(Stored data entries)
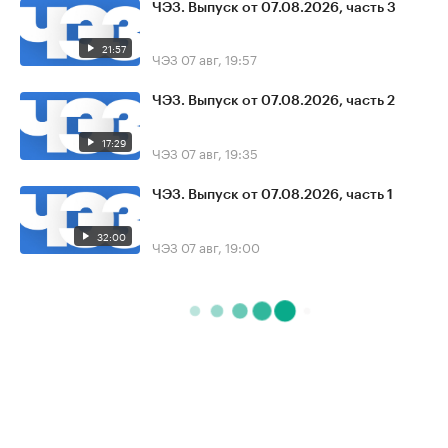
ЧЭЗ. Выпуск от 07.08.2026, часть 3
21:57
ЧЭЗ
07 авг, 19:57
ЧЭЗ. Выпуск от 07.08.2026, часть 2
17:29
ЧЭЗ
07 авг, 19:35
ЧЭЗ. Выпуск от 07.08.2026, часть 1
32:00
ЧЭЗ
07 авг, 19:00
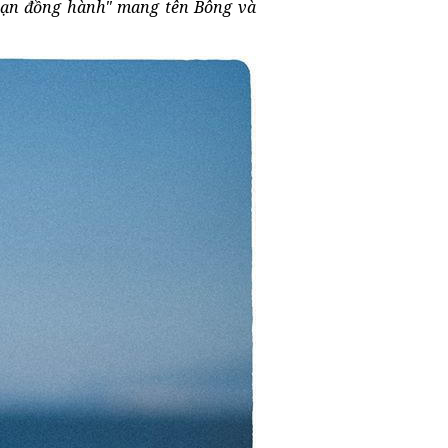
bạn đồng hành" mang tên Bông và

_WORK INSTRUCTION_
Nothing but the lines from the one with "ЧЭЗ. Выпуск от 07.08.2026, часть 1" through the last line of the records should appear in your answer, each exactly as written and without pictures.

_ANSWER FOR THE TASK_
ЧЭЗ. Выпуск от 07.08.2026, часть 1
32:00
ЧЭЗ
07 авг, 19:00
bạn đồng hành" mang tên Bông và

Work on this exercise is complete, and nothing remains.